The relationship between one of The News & Observer’s subsidiary publications and a Raleigh lobbyist has raised questions about independence of news coverage.

The N&O last month launched an e-mail newsletter called N.C. Legislative HealthWatch to cover health-related legislation in the General Assembly. The newsletter is written by Harrison J. Kaplan, a lawyer with the firm of McGuire Woods in Raleigh.

It is produced in partnership with The Insider, a state government affairs newsletter owned by The N&O. The Insider does the production, distribution and marketing of the health care newsletter, for which a subscription costs $399 a year.

Kaplan is an experienced and respected lobbyist in the General Assembly whose list of clients includes some large health care organizations. Among them are drug companies Novartis and Purdue Pharma, radiology firm MedSolutions, the American Heart Association and others. Those ties to health care interests prompted questions from Adam Searing, project director of the N.C. Justice Center’s Health Access Coalition.

“(T)his new partnership raises questions about whether a health industry lobbyist should be joining with one of the largest media companies in the state to report on health issues,” Searing wrote in a blog for N.C. Policy Watch, a liberal public policy advocacy group. “What gets reported on in this sort of newsletter may well end up in the more mainstream media. And, even with good will and the best of intentions all around, Kaplan’s business provides an appearance of a conflict of interest regarding how and what he chooses to cover.”

(Full disclosure: N&O publisher Orage Quarles III is on the Justice Center board.)

Kaplan said that criticism reflects a fundamental misunderstanding of the nature of the newsletter. It is intended not as a traditional news coverage medium, he said, but as an insider tip sheet for health care attorneys and other professionals following bills in the legislature. “The purpose is not to report the news like the newspaper does,” he told me. “It was to let people know what is happening down at the legislature from someone who is down there all the time.”

Kaplan noted that he produced the same newsletter on his own for eight years, until 2006, when he gave it up because of the administrative headaches associated with production and marketing. Partnership with the Insider gives him the opportunity to resume his reporting without the backshop work.

Clifton Dowell, general manager of the Insider, said he saw the relationship as a way to expand the company’s legislative newsletter franchise without having to staff it internally. Such a publication covering covering bill summaries and legislative process requires specialized legal training and familiarly with the legislature, he said. “We knew we would have to contract with someone to drive it because we just can’t employ someone who has the expertise.”

Dowell said Kaplan is compensated based on the success of subscription sales.

Kaplan and Dowell both said they saw no conflict between Kaplan’s reporting product and his representation of clients who might be affected by the material he covers. His lobbying work is known by potential subscribers, who would be buying his expertise, and if anyone perceived slanted coverage they wouldn’t buy the newsletter, they said. “It’s a valid question, but when you investigate it, it’s just a misunderstanding,” Kaplan said. “My track record is pretty good. People can decide for themselves. If it doesn’t serve the purpose I say it does, they’re not going to buy it.”

John Drescher, executive editor of The News & Observer, said he doesn’t see any conflict with The N&O’s news coverage mission because the Insider and HealthWatch are separate entities not associated with his newsroom. “We’re completely independent from them. I have no control over them, and they have no control over me. So it’s not anything that would compromise the independence of the newsroom.”

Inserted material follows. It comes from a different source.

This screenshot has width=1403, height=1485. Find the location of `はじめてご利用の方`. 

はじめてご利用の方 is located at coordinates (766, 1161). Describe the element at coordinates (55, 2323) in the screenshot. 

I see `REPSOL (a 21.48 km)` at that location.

Drescher said material from Kaplan’s newsletter would not end up in The N&O. He said the important thing is that there be full disclosure to potential subscribers who Kaplan is and what he does for a living.

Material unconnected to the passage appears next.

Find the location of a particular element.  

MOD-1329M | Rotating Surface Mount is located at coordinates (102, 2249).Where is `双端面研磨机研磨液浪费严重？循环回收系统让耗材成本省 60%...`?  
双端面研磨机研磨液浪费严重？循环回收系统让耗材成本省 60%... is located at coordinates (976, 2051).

The Insider’s promotional material for HealthWatch discloses that Kaplan follows health care and related issues for McGuireWoods Consulting, but it does not specify that he represents clients in the industry or who they are.

This is a tricky issue for The N&O, which is trying to find new opportunities in the information marketplace as it deals with declining advertising revenues for the traditional newspaper. The decline is related to the growth of the Internet and the miserable economy.

To be successful, the company has to be more entrepreneurial, but that places it in unfamiliar territory. The newspaper itself would never have gone into partnership with a lobbyist whose clients’ interests he may be writing about.

As Drescher indicates, there are information firewalls between the newspaper and the newsletters, intended to secure the independence of the newspaper reporting. But it’s apparent, from questions that have been raised by Searing and others, that even fairly sophisticated observers don’t automatically grasp the distinction. People are going to associate the product of the subsidiary publications with The News & Observer brand.

HealthWatch is a subsidiary, arms-length publication that, no doubt, offers value to health care professionals that derives in large part from Kaplan’s expertise. People, after all, pay him for his knowledge and experience. Still, I think The N&O has to be careful about the relationship. At the least, the Insider and HealthWatch need to disclose more fully Kaplan’s lobbying interests.